Material supplied —
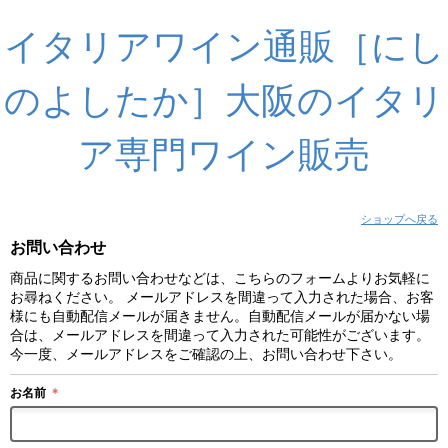
イタリアワイン通販［にし
のよしたか］大阪のイタリ
ア専門ワイン販売
ショップへ戻る
お問い合わせ
商品に関するお問い合わせなどは、こちらのフォームよりお気軽に
お尋ねください。 メールアドレスを間違って入力された場合、お客
様にも自動配信メールが届きません。自動配信メールが届かない場
合は、メールアドレスを間違って入力された可能性がございます。
今一度、メールアドレスをご確認の上、お問い合わせ下さい。
お名前
＊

Work request —
Your answer must be every record above, word for word, with no pictures.

Expected answer —
イタリアワイン通販［にし
のよしたか］大阪のイタリ
ア専門ワイン販売
ショップへ戻る
お問い合わせ
商品に関するお問い合わせなどは、こちらのフォームよりお気軽に
お尋ねください。 メールアドレスを間違って入力された場合、お客
様にも自動配信メールが届きません。自動配信メールが届かない場
合は、メールアドレスを間違って入力された可能性がございます。
今一度、メールアドレスをご確認の上、お問い合わせ下さい。
お名前
＊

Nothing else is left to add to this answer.